## TASK PROMPT
Skip the images. Copy the records exactly as written.

## Records contained in a dataset
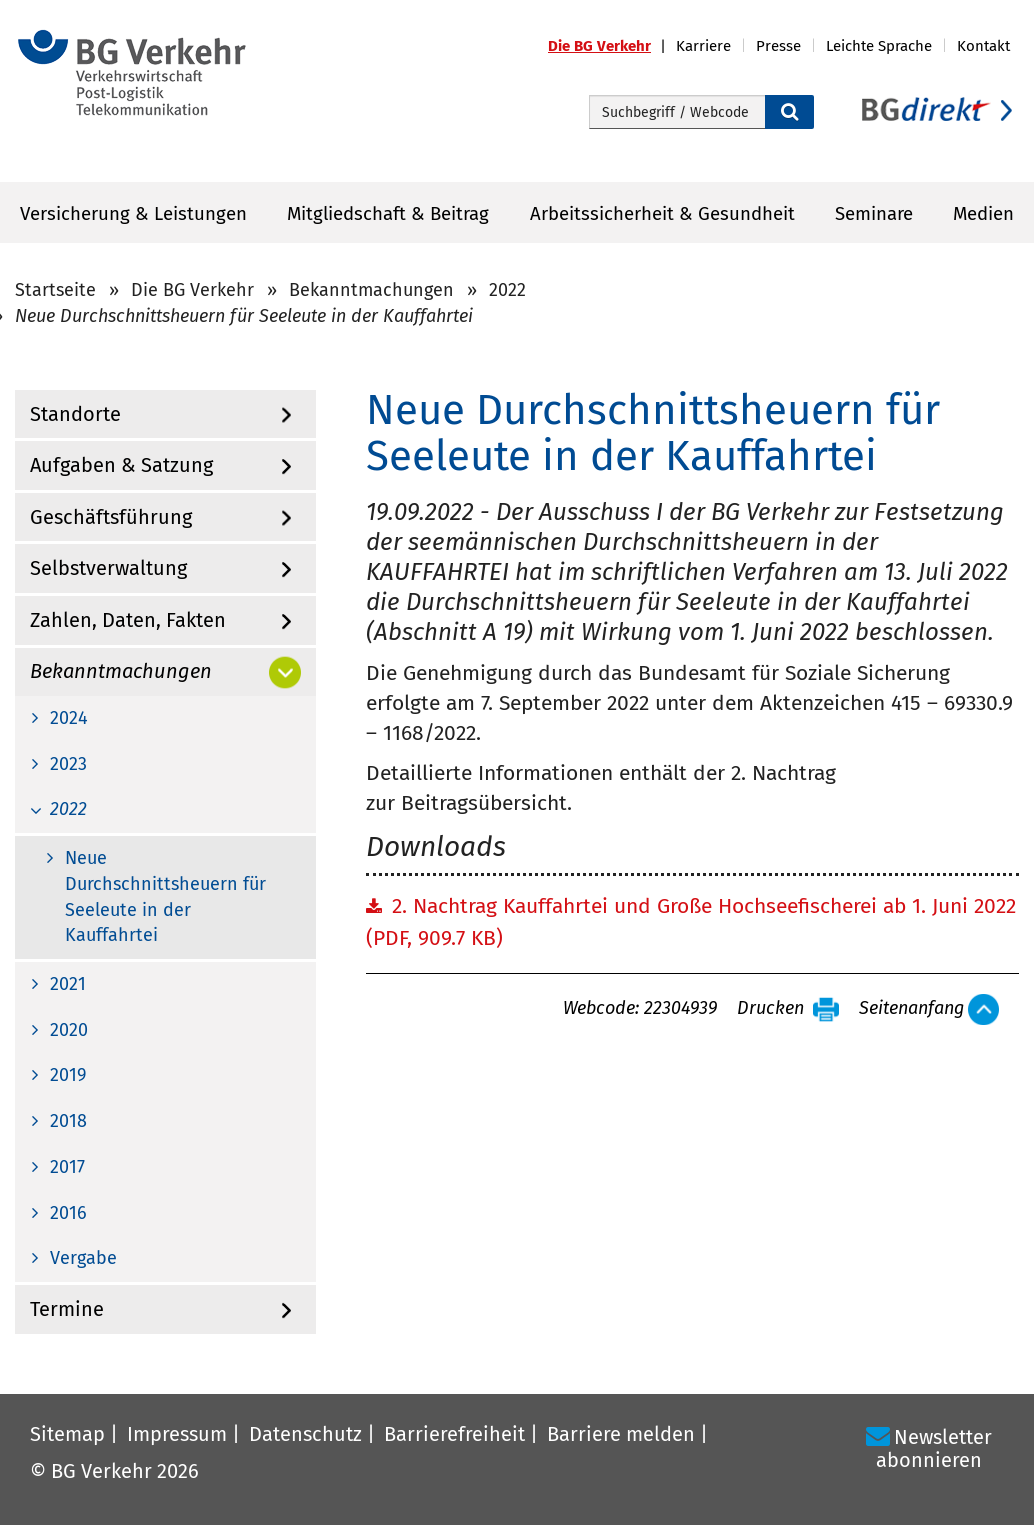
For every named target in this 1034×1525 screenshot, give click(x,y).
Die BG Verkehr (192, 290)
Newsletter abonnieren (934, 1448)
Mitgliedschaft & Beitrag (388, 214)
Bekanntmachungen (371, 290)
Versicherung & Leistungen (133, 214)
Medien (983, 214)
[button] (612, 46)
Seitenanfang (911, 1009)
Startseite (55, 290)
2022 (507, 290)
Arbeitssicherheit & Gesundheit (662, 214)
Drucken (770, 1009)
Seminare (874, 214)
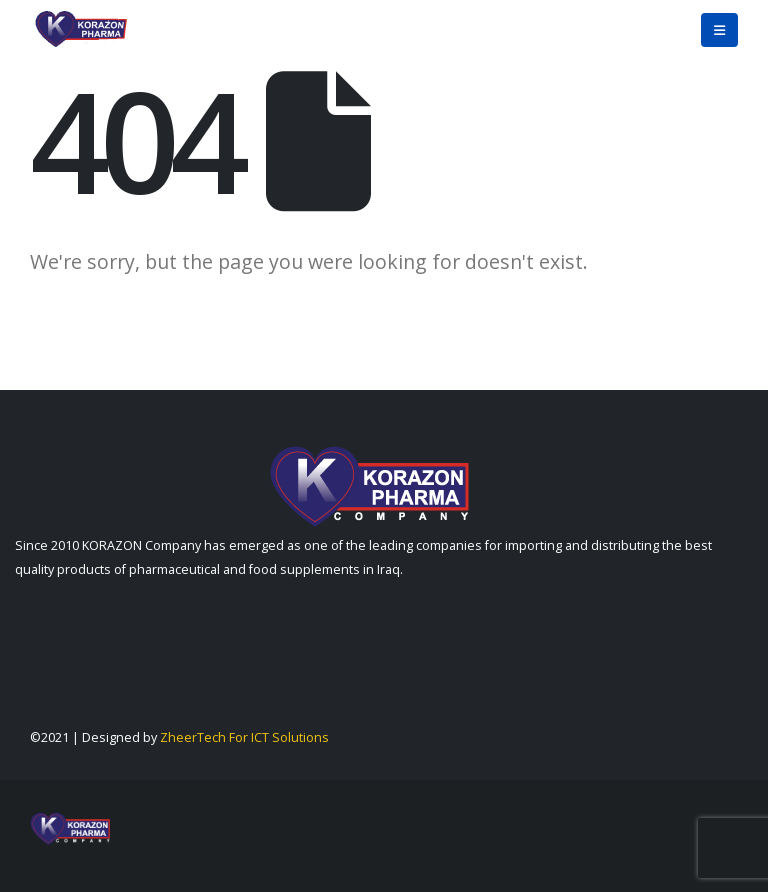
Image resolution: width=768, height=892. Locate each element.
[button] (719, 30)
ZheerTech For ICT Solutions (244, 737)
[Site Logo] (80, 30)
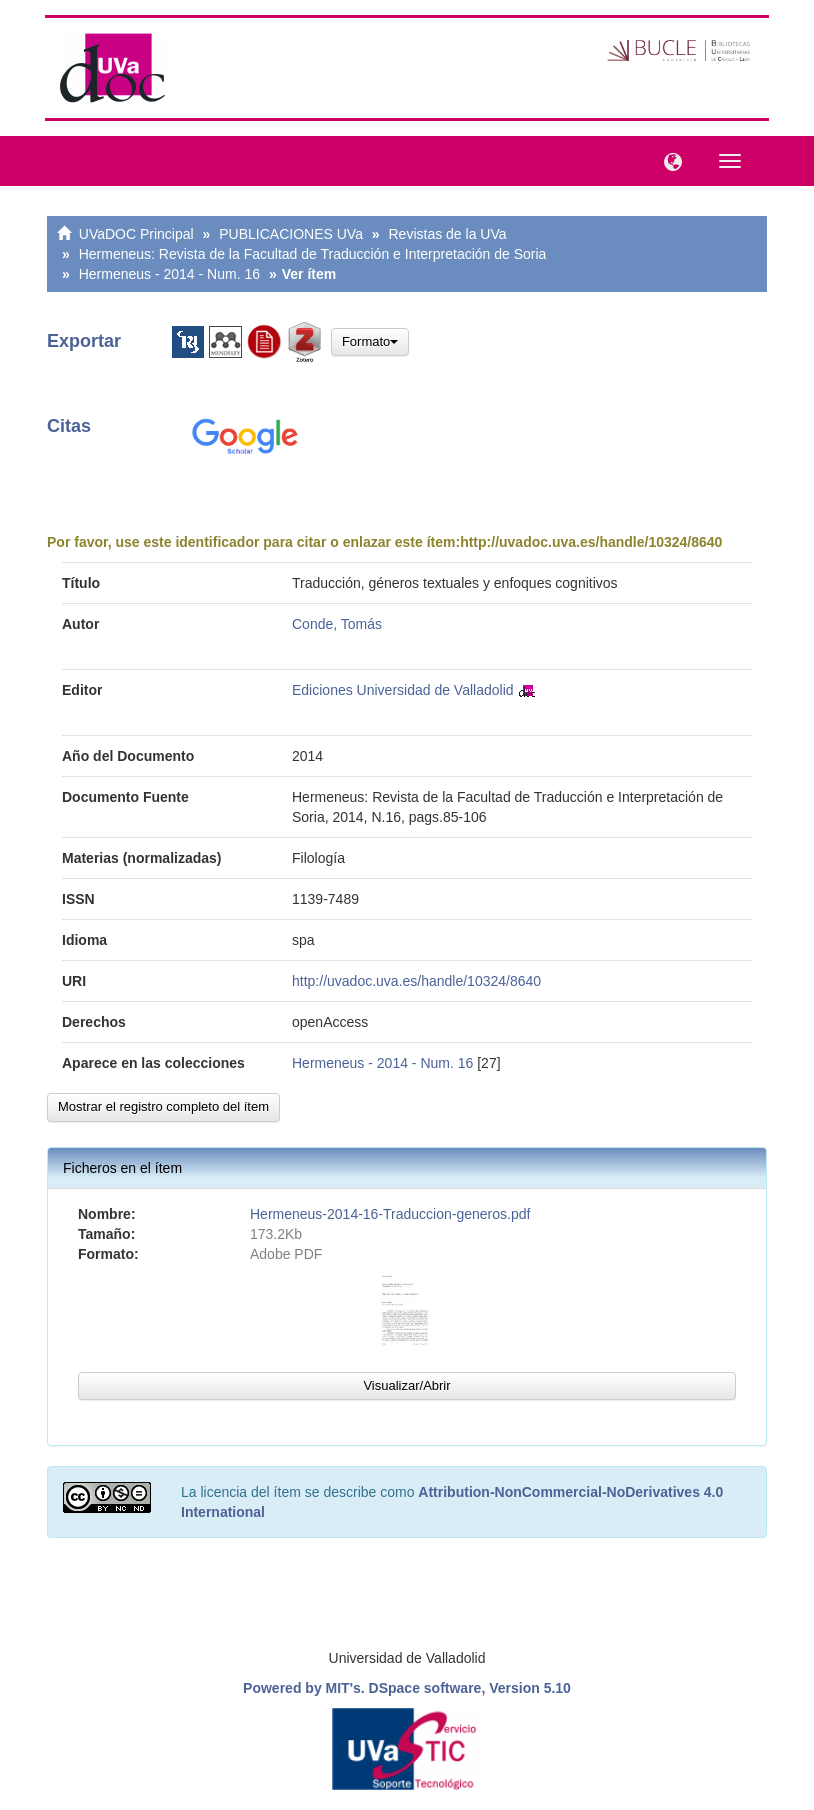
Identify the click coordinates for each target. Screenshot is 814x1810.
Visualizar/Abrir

## WRITTEN ANSWER
For every named target in this 1034×1525 screenshot, give click(x,y).
Die BG Verkehr (192, 290)
Newsletter abonnieren (934, 1448)
Mitgliedschaft & Beitrag (388, 214)
Bekanntmachungen (371, 290)
Versicherung & Leistungen (133, 214)
Medien (983, 214)
[button] (612, 46)
Seitenanfang (911, 1009)
Startseite (55, 290)
2022 (507, 290)
Arbeitssicherheit & Gesundheit (662, 214)
Drucken (770, 1009)
Seminare (874, 214)
Image resolution: width=768, height=892. Locate each element.
[button] (719, 30)
ZheerTech For ICT Solutions (244, 737)
[Site Logo] (80, 30)
Identify the click coordinates for each target. Screenshot is 814x1810.
Visualizar/Abrir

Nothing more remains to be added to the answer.